Costui si occupava soprattutto della cucina e sorvegliava l’office. Era di carattere abbastanza taciturno e poco adatto ad accogliere la clientela. Questo compito era riservato a Eugène Cornuché, che al contrario piaceva molto, grazie al suo eterno sorriso agli angoli delle labbra. Di bassa statura e abbastanza pingue, aveva una testa energica, capelli tagliati a spazzola, occhi vivi e maliziosi e un mento ben disegnato. Era molto umano con il personale, ma non ammetteva la minima negligenza nel servizio. In cambio, non avrebbe sopportato che un cliente mancasse di rispetto a uno dei suoi dipendenti, avrebbe certamente preferito perderlo. Era un capo che ci incoraggiava e ci dava l’esempio.
Benché senza alcuna cultura (solo a quarant’anni si decise a prendere lezioni di grammatica per essere in grado di scrivere correttamente), egli conquistò la clientela, una clientela elitaria, unanime nel tessere i suoi elogi.
Quando vendette Maxim’s a una società inglese, lo fece solo a condizione che il fratello ne divenisse il direttore. Con il denaro che gli procurò la vendita comprò l’Ambasciatori e l’Alcazar, sempre in società con Chauveau.
Gustave Cornuché prese dunque la direzione di Maxim’s quando aveva già molti anni di servizio nel locale.
Fisicamente somigliava molto al fratello, ma era lungi dal possedere la stessa intelligenza. Tuttavia era un brav’uomo, che piaceva al cliente. Riceveva i suoi amici con calore e li curava particolarmente, ciò rendeva però gelosa la restante clientela. Osservava la massima tolleranza verso le donne e per loro passava sopra a molte cose.
Durante il suo regno, si trovava da Maxim’s la migliore tavola di Parigi. Comprava sempre prodotti eccellenti. Gran conoscitore di vini, organizzò nell’interrato della rue Boissy-d’Anglas una cantina, unica a Parigi, sia per la qualità dei vini che per la loro razionale collocazione.

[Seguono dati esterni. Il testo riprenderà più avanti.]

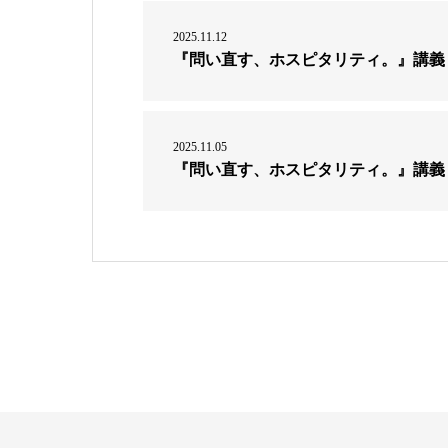
2025.11.12
『問い直す、ホスピタリティ。』講義
2025.11.05
『問い直す、ホスピタリティ。』講義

Oltre Gérard e Camille Huet, il signor Cornuché ebbe altri collaboratori che, grazie alle loro qualità, l’aiutarono molto a fare della sua Maison la prima del mondo. Devo citare soprattutto un collaboratore della prima ora, Charles Candidus. Fu lui che diede alla Maison il suo carattere «spensierato» e fu l’anima di Maxim’s per molti anni. Così, quando a seguito d’una discussione con il signor Rousseau, chef in capo della cucina, il signor Candidus ci lasciò, con la ferma intenzione di non tornare più, Cornuché, incapace di fargli cambiare opinione, gli affidò il casinò di Trouville e quando, a seguito di vertenze con la municipalità di questa città, decise di lanciare Trouville, fu ancora a Charles Candidus che si rivolse.
Costui fu il vero fondatore di Deauville; prima collaborando con gli architetti durante la costruzione del casinò, del Normandy e del Royal, e poi lanciando queste imprese, imprimendo loro uno slancio che del resto non conosceranno mai più da allora. Candidus è attualmente concessionario dei buffet nei campi da corsa della regione parigina, posizione che esige grandi qualità d’amministratore, a causa dello spostamento quotidiano del personale, del materiale, etc. Candidus organizzò anche la famosa cena del Ballo benefico dei Lettini Bianchi e seppe trasportare una parte dell’Opéra in un ristorante di gran lusso.